# Weekend ride wanted



## gulfbreezetom (Jun 12, 2012)

Looking for a weekend trip.
LOVE to clean boats and help pay for whatever is needed:thumbup:


----------



## purple haze (Sep 2, 2013)

gulfbreezetom. Sorry we are full most week ends But we do have an open seat from time to time in the middle of the week. If this is some thing that might work for you give us a shout. We always leave from the Pensacola Pass. Hours are from sunrise to sunset. Slit cost and you are more then welcome to help clean the boat.


----------



## gulfbreezetom (Jun 12, 2012)

Purple - I will be retiring and available for fishing 7 days a week starting Sep 1st.
Can't wait!
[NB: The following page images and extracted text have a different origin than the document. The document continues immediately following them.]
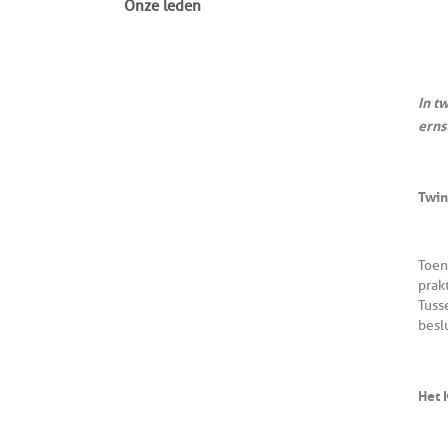
Onze leden
In t
erns
Twin
Toen
prak
Tuss
besl
Het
Thank you for the kind offer. I will take you up on it for sure!


----------



## Mac1528 (Mar 24, 2012)

Congrats gbt! Hope you enjoy every day of it.


----------



## gulfbreezetom (Jun 12, 2012)

Thanks MAC, looking forward to it!


----------



## tkh329 (Mar 14, 2012)

GBT, any particular kind of fishing? I've got a 22' bay boat and wouldn't mind meeting some reliable folks that need a ride!


Sent from my iPhone using Tapatalk


----------



## gulfbreezetom (Jun 12, 2012)

Mostly inshore. Been hunting the elusive 30" trout. Catching 40 every morning I go. Would rather fish out of a boat Instead of my wet kayak. Can go Fri, sat, Sun this week. Text me at 850-542-5439. Split gas/cleaning.


----------



## Mac1528 (Mar 24, 2012)

Hey GBT, what bay you usually fish in. I'll be down in August, staying in Perdido Key with my boat and maybe we can go out. I'll give you a text when I get down there!


----------